Sauté the Vegetables

  • In the same skillet, add another tablespoon of vegetable oil. Once hot, add grated ginger and minced garlic. Sauté for about 30 seconds until fragrant.
  • Add diced onion, matchstick carrots, and sliced bell pepper. Stir-fry for 3-4 minutes until they begin to soften.

Add Cabbage and Noodles

  • Add shredded cabbage and fresh yakisoba noodles to the pan. Toss everything together, separating the noodles and mixing well with vegetables.

Combine Everything

  • Return the cooked chicken to the pan and pour the sauce over the mixture. Stir well to coat noodles and vegetables. Cook for 2-3 minutes until heated through.

Serve and Garnish

  • Remove skillet from heat.

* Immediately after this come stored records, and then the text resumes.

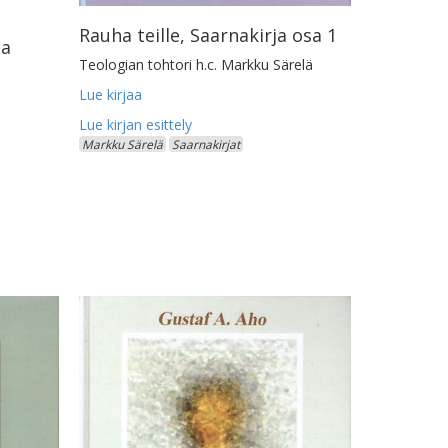
Rauha teille, Saarnakirja osa 1
ja
Teologian tohtori h.c. Markku Särelä
Lue kirjaa
Markku Särelä
Saarnakirjat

Serve Chicken Yakisoba hot, garnished with thinly sliced green onions.

Notes

  • Store leftovers in an airtight container in the refrigerator for up to 3 days; reheat with a splash of water or soy sauce to keep noodles moist.
  • For a low-carb version, substitute yakisoba noodles with spiralized zucchini, shirataki noodles, or cauliflower rice.
  • Do not overcrowd the pan when cooking chicken to ensure proper searing and flavor.